Photos by Abbie Parr
DENVER — Green-haired teens with flower crowns, potbellied graying men with baseball caps and young parents with a red-white-and-blue-clad infant all stood close to each other.
The bizarre assortment of around 18,000 people had packed the Colorado Convention Center, standing for hours, all waiting to see the same man — Vermont Senator Bernie Sanders.
The “Future to Believe In” Denver rally kicked off with local bands The Samples and Flobots, and after several speakers, the presidential hopeful stepped up to the podium to greet the noisy crowd.
“This looks to me like a group of people who are prepared to make a political revolution,” Sanders said to the crowd.
He said he appreciated how much has changed in the past 9 month of his campaign, and he quickly jumped into the responsibility of the people in social movements.

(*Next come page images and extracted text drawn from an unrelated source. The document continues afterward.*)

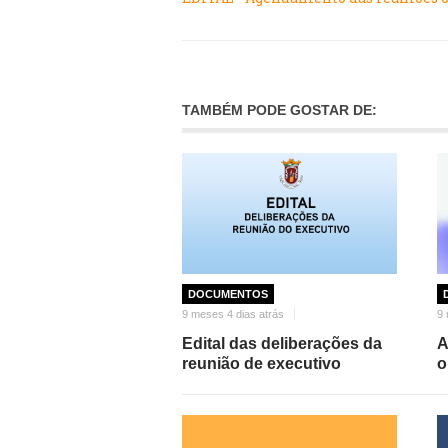
TAMBÉM PODE GOSTAR DE:
DOCUMENTOS
9 meses 4 dias atrás
9 
Edital das deliberações da
A
reunião de executivo
o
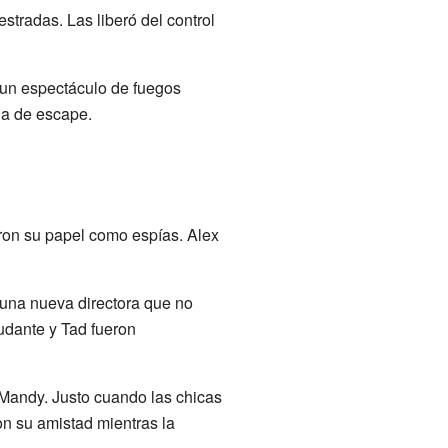
tradas. Las liberó del control
n un espectáculo de fuegos
ula de escape.
aron su papel como espías. Alex
 una nueva directora que no
udante y Tad fueron
 Mandy. Justo cuando las chicas
on su amistad mientras la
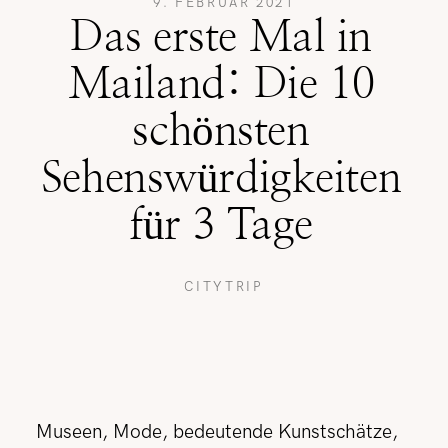
9. FEBRUAR 2021
Das erste Mal in
REISETIPPS
Mailand: Die 10
schönsten
SHOP
Sehenswürdigkeiten
für 3 Tage
KONTAKT
CITYTRIP
Museen, Mode, bedeutende Kunstschätze,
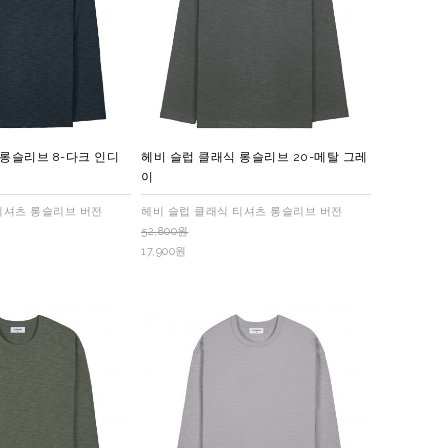
 롱슬리브 8-다크 인디
헤비 슬럽 클래식 롱슬리브 20-메탈 그레
이
티셔츠 롱슬리브 버전
헤비 슬럽 클래식 티셔츠 롱슬리브 버전
52,800원
17,900원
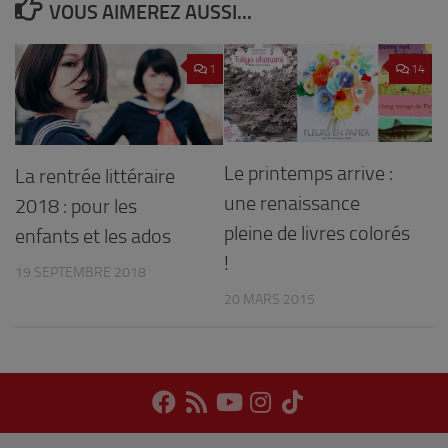
VOUS AIMEREZ AUSSI...
1
14
Le printemps arrive :
La rentrée littéraire
une renaissance
2018 : pour les
pleine de livres colorés
enfants et les ados
!
19 SEPTEMBRE 2018
20 MARS 2015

He celebrated the rise of the union worker, desegregation, the rise of women’s rights and more recently, the rise of gay rights. Sanders attributed all these historical progresses to the effort of hard-working citizens.
“No real change happens from the top down,” Sanders said. “It always occurs from the bottom up.”

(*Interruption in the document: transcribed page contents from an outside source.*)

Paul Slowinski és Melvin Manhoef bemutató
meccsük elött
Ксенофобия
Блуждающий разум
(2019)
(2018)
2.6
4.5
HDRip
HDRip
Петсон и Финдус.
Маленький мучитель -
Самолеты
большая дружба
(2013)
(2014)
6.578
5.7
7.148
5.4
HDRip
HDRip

With that in mind, Sanders called the crowd’s attention to the next issue to deal with: the problem of an unequal economy. Sanders told the crowd that the inequality in the American economy is the worst it has been since 1929.

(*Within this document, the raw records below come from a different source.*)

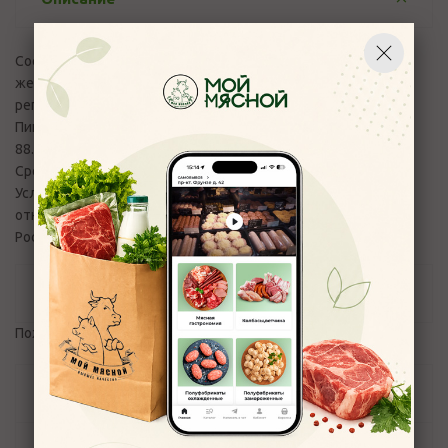
Состав:Сахар, глюкозный сироп, клюква сушеная, агент
желирующий - крахмал картофельный, белок яичный,
регулятор кислотности - лимонная кислота.
Пищевая ценность на 100 г:Белки 1.5 г,Жиры 0.2 г,Углеводы
88.0 г,Калорийность 350.0 ккал
Срок хранения:2.0 мес
Условия хранения:При температуре +18(±3)⁰С и
относительной влажности воздуха не более 75%
Россия,Бековский пищекомбинат ООО
Отзывы
Пожалуйста,
авторизуйтесь
, чтобы оставить отзыв.
Задать вопрос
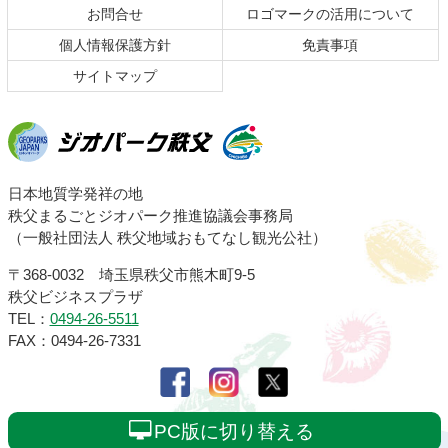
お問合せ
ロゴマークの活用について
戻
る
個人情報保護方針
免責事項
サイトマップ
ジオパーク秩父
日本地質学発祥の地
秩父まるごとジオパーク推進協議会事務局
（一般社団法人 秩父地域おもてなし観光公社）
〒368-0032 埼玉県秩父市熊木町9-5
秩父ビジネスプラザ
TEL：
0494-26-5511
FAX：0494-26-7331
PC版に切り替える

He then jumped into the talking points audiences have been seeing for past few months. Sanders discussed a broken election system, the importance of free education, the use of a tax on Wall Street speculation to pay for it, student debt, jobs, a raise in the minimum wage, universal health care and climate change.
Aside from a light-hearted comment about marijuana and a reminder of the March 1 caucus, Sanders did not say much to specifically address Colorado. Many of his points were seen on Thursday night in the second Democratic debate — which is not to say they were not valid points in Colorado.
The crowd cheered when Sanders said that the Walmart family needed to get off welfare, in reference to welfare their employees need as a result of unlivable wages.
The promise not to defund planned parenthood, but to expand it, received a long cheer.
Sanders also addressed incarceration rates and free education.
“Together we are going to invest in education and jobs for our kids,” he said. “Not more jails, not more incarnation.”
Resounding boos followed Sander’s mention of the “Donald Trumps of the world,” who, as he said, are trying to divide us and use Mexicans and Muslims as scapegoats.
The senator ended his speech by painting a picture of a united America. He told the crowd that nothing he was talking about was utopian or pie in the sky. Sanders warned his enthusiastic crowd of Coloradans what happens when the people allow themselves to be divided.
“Divide, divide, divide, the rich get richer and everybody else gets poorer,” Sanders said.